### Directions for this task
Copy out lines with the word "acuerdo" from the material that follows.

┌──

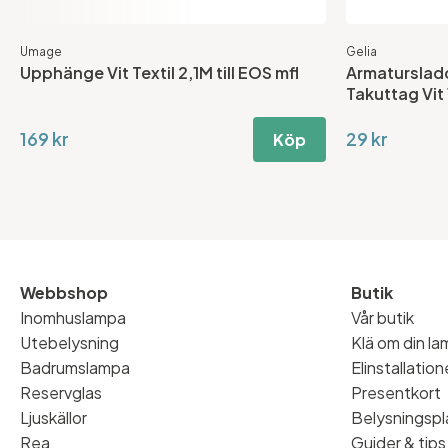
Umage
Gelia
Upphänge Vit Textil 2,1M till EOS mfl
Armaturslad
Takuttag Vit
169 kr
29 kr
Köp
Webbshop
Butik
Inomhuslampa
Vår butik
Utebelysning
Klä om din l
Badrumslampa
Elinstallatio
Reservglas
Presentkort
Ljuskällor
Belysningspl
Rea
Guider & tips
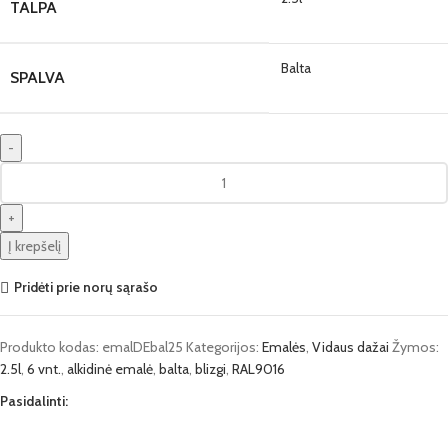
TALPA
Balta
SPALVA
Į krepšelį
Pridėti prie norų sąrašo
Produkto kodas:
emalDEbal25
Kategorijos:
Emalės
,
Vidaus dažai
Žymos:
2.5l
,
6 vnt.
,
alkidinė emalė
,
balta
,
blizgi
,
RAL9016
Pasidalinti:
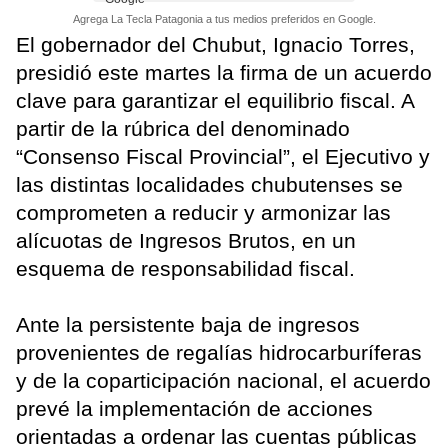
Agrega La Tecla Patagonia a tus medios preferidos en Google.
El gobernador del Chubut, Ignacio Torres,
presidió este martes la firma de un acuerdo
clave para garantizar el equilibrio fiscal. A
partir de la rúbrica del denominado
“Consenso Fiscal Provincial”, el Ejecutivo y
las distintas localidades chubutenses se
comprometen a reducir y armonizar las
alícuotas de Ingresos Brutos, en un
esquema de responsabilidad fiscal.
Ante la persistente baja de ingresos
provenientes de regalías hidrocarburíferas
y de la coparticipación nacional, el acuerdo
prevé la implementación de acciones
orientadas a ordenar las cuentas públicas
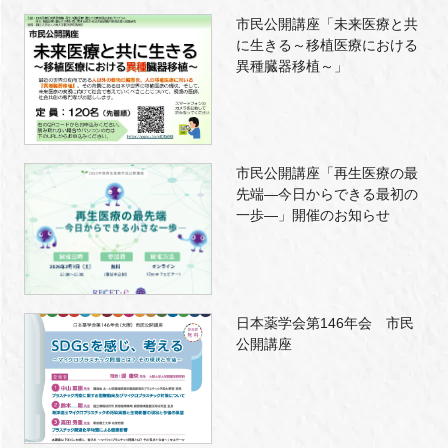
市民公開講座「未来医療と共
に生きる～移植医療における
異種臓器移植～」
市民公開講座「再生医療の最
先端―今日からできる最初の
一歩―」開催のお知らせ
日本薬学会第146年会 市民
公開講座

└──
┌──

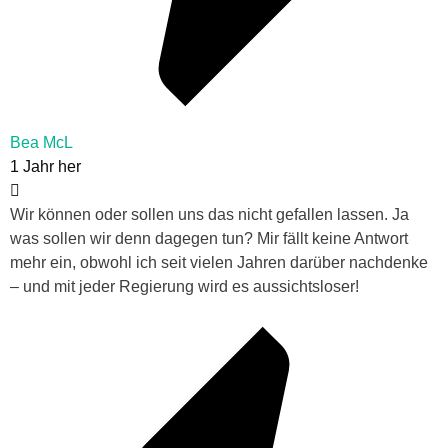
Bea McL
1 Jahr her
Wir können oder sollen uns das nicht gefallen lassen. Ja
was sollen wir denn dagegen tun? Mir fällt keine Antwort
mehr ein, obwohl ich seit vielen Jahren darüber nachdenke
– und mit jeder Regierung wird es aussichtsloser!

└──
┌──

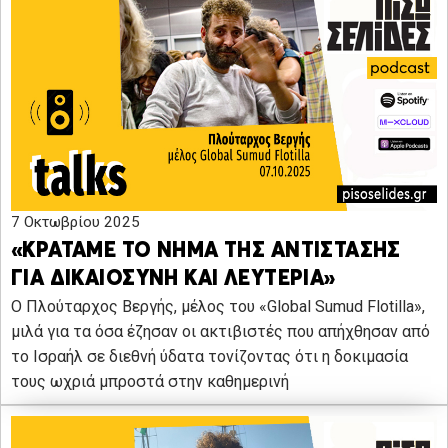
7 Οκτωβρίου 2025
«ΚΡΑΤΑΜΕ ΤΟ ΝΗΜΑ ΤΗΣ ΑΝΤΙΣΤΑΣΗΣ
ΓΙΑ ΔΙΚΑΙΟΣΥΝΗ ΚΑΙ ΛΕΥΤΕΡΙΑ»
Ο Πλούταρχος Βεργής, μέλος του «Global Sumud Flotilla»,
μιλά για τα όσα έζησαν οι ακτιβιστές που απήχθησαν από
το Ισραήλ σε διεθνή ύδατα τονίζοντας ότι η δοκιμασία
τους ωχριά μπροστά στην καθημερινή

└──

### Response to the exercise
presidió este martes la firma de un acuerdo
y de la coparticipación nacional, el acuerdo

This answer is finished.